◆ HOW TO COMPLETE THIS TASK
Every line below that has "user" in it should be copied.

+-------+

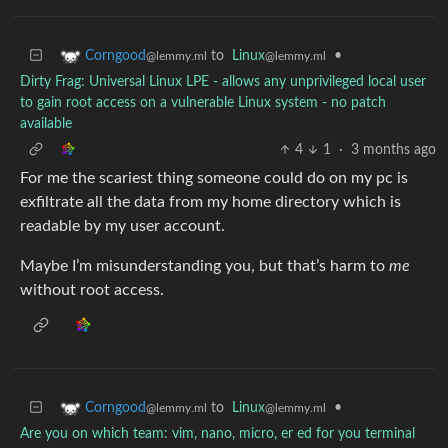
to
Linux
•
Corngood
@lemmy.ml
@lemmy.ml
Dirty Frag: Universal Linux LPE - allows any unprivileged local user
to gain root access on a vulnerable Linux system - no patch
available
4
1
·
3 months ago
For me the scariest thing someone could do on my pc is
exfiltrate all the data from my home directory which is
readable by my user account.
Maybe I’m misunderstanding you, but that’s harm to
me
without root access.
to
Linux
•
Corngood
@lemmy.ml
@lemmy.ml
Are you on which team: vim, nano, micro, er ed for you terminal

+-------+

◆ REPLY
Dirty Frag: Universal Linux LPE - allows any unprivileged local user
readable by my user account.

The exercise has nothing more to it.